For existing contracts, suppliers should:
- Conduct a review of supply contracts and identify those which contain, and are heavily reliant upon, insolvency termination rights. In many instances, the rights of a supplier to terminate are limited (often to non-payment or insolvency).
- Identify any supply contracts which you may wish to terminate (including on the grounds of insolvency). The CIGB will not apply retrospectively to prohibit a termination event prior to the CIGB coming into force although, once it is in force, it will apply to prohibit such termination rights for both new and existing contracts.
- Ensure they consider the downstream supply chain of all supply contracts. Whilst it may be determined that a contract is low risk in isolation, it should be considered how the contract could be impacted by market changes several steps removed from the supply contract.
- Prioritise those supply contracts where the greatest risk arises in the event of non-payment and where you consider the customer may be at risk of an insolvency event.

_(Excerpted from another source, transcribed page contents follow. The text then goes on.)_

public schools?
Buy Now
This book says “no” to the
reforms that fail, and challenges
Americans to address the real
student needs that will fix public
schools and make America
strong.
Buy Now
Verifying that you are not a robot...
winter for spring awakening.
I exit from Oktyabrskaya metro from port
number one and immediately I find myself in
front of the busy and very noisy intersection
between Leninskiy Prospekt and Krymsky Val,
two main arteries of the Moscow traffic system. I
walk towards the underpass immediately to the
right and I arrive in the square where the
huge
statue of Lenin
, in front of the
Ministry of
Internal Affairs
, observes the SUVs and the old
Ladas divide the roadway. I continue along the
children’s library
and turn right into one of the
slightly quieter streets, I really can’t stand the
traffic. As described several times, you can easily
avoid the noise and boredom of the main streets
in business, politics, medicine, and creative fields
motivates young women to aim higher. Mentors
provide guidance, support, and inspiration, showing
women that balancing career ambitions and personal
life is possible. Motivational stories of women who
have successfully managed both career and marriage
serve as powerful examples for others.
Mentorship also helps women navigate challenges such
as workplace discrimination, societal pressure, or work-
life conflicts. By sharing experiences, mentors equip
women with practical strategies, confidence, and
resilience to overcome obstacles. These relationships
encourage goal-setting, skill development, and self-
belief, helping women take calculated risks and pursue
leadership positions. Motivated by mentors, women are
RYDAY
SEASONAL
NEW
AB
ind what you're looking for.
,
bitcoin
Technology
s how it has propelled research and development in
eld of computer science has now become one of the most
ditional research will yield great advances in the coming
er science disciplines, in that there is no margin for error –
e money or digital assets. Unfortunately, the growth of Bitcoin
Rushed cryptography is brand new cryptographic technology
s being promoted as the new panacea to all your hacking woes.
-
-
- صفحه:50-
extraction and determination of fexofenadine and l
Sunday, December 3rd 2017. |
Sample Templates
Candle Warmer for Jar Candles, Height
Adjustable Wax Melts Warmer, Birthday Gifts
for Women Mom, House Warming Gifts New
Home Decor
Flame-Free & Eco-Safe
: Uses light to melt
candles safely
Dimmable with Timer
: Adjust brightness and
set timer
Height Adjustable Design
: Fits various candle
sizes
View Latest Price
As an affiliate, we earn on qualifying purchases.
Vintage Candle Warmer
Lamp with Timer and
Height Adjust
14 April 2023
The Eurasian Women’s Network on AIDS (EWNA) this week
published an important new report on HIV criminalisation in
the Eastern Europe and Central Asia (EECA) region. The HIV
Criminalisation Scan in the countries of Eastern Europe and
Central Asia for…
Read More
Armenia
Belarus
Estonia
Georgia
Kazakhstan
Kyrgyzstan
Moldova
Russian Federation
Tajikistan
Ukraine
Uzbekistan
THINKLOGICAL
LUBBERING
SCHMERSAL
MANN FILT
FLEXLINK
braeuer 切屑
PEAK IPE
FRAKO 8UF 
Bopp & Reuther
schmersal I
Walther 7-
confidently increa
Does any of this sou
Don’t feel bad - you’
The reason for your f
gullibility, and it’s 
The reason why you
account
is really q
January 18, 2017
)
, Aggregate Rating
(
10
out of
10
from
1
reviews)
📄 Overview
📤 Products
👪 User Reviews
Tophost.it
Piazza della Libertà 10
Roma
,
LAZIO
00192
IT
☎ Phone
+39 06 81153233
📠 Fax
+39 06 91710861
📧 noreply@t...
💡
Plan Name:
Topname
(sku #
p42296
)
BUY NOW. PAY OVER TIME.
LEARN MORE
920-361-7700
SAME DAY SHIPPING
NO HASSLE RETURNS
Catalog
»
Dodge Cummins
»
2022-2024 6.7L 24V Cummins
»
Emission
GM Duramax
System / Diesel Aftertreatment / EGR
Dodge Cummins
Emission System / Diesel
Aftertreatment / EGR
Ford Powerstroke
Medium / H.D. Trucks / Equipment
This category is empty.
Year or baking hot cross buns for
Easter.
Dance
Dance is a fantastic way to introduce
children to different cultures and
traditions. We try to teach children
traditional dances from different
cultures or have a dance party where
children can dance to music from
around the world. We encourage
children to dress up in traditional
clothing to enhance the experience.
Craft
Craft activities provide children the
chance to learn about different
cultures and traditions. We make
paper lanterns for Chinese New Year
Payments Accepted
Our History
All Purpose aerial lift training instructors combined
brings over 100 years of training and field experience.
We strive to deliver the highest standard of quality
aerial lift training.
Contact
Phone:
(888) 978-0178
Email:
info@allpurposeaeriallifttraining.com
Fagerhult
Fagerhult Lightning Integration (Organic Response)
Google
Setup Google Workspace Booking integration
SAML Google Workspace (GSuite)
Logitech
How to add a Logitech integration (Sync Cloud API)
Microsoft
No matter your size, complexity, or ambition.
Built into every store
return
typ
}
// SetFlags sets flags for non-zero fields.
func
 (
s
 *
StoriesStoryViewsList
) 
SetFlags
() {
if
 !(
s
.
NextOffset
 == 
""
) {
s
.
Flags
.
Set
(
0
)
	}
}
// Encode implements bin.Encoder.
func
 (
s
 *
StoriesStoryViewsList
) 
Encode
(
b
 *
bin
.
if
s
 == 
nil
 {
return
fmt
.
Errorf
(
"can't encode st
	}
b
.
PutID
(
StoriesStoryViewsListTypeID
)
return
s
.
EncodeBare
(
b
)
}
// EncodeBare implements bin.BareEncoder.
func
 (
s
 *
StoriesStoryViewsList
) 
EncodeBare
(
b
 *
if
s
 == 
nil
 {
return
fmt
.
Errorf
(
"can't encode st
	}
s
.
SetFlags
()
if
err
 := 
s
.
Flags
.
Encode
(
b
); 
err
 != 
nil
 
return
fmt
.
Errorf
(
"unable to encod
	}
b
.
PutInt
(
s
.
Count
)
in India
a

- Where you consider there is a material risk, consider whether you should take steps to terminate prior to the CIGB coming into force, either to support payment of existing debts and/or as a means to negotiate more favourable terms. This may help to protect your business in the event a customer becomes insolvent once the CIGB has come into effect.
Furthermore, while we recommend that the proposed steps are undertaken with urgency, prior to the Bill being entered onto the statute books, suppliers must also ensure the review now forms part of their ongoing processes. Just like other repeatable business processes such as sales forecasting, inventory planning and product portfolio reviews, the review of supply contracts should now be undertaken periodically to ensure risk is appropriately managed.
However, before taking any steps to terminate, do check that the customer is not already subject to an insolvency event and, when terminating, do ensure that you have complied with any notice requirements and have considered other provisions which may be material (such as those requiring payment of compensation).
Trading conditions are difficult across all sectors at the moment and most companies will be anxious to preserve good relationships with their customers for the long term. These new provisions, although designed with the best of intentions, will have suppliers nervously watching for signs of failure so they can take pre-emptive action rather than find their cashflow severely compromised.